UNCLAS SECTION 01 OF 05 OTTAWA 001924 
 
SIPDIS 
 
STATE FOR EB/ESC/ISC (MCMANUS AND DUDLEY), WHA/CAN 
(RUNNING), OES/EGC (REIFSNYDER AND DEROSA) 
 
USDOC FOR ITA/MAC -- OFFICE OF NAFTA 
 
DOE FOR IA (A/S BAILEY, DAS DOBRIANSKY, PUMPHREY AND 
DEUTSCH) 
 
DEPT PASS USTR FOR MELLE AND CHANDLER 
 
DEPT PASS INTERIOR FOR INT'L AFFAIRS 
 
DEPT PASS FERC FOR KEVIN KELLY AND DONALD LEKANG 
 
SENSITIVE 
 
E.O. 12958: N/A 
TAGS: ENRG ETRD CA
SUBJECT:  SCENE-SETTER FOR TRI- AND BILATERAL ENERGY MEETINGS 
 
REF: (A) Ottawa 1812  (Uranium) 
 
     (B) Ottawa 1721  (Hydrogen Economy Partnership) 
     (C) Ottawa 1578  (NOAA Administrator's visit) 
     (D) Ottawa 687  (GOC climate change measures) 

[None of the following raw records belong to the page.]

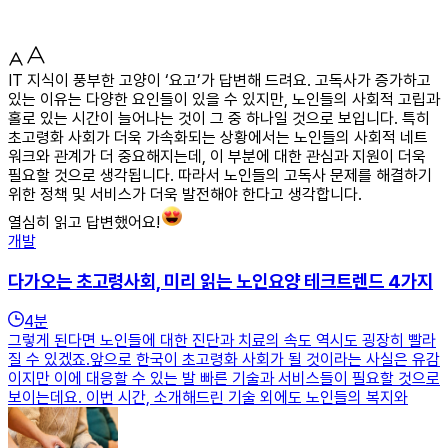
IT 지식이 풍부한 고양이 ‘요고’가 답변해 드려요. 고독사가 증가하고
있는 이유는 다양한 요인들이 있을 수 있지만, 노인들의 사회적 고립과
홀로 있는 시간이 늘어나는 것이 그 중 하나일 것으로 보입니다. 특히
초고령화 사회가 더욱 가속화되는 상황에서는 노인들의 사회적 네트
워크와 관계가 더 중요해지는데, 이 부분에 대한 관심과 지원이 더욱
필요할 것으로 생각됩니다. 따라서 노인들의 고독사 문제를 해결하기
위한 정책 및 서비스가 더욱 발전해야 한다고 생각합니다.
열심히 읽고 답변했어요!
개발
다가오는 초고령사회, 미리 읽는 노인요양 테크트렌드 4가지
4
분
그렇게 된다면 노인들에 대한 진단과 치료의 속도 역시도 굉장히 빨라
질 수 있겠죠.앞으로 한국이 초고령화 사회가 될 것이라는 사실은 유감
이지만 이에 대응할 수 있는 발 빠른 기술과 서비스들이 필요할 것으로
보이는데요. 이번 시간, 소개해드린 기술 외에도 노인들의 복지와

     (E) Ottawa 566  (2002 energy trade data) 
     (F) Ottawa 503  (Natural gas in North America) 
     (G) Ottawa 334  (Protecting oil/gas pipelines) 
     (H) Halifax 52  (Atlantic offshore outlook) 
     (J) Calgary 44  (Alberta electric restructuring) 
     (K) 02 Vancouver 1153  (BC energy policy) 
     (L) 02 Calgary 473 (Alberta and Kyoto) 
     (M) 02 Ottawa 3205 (Atlantic offshore overview) 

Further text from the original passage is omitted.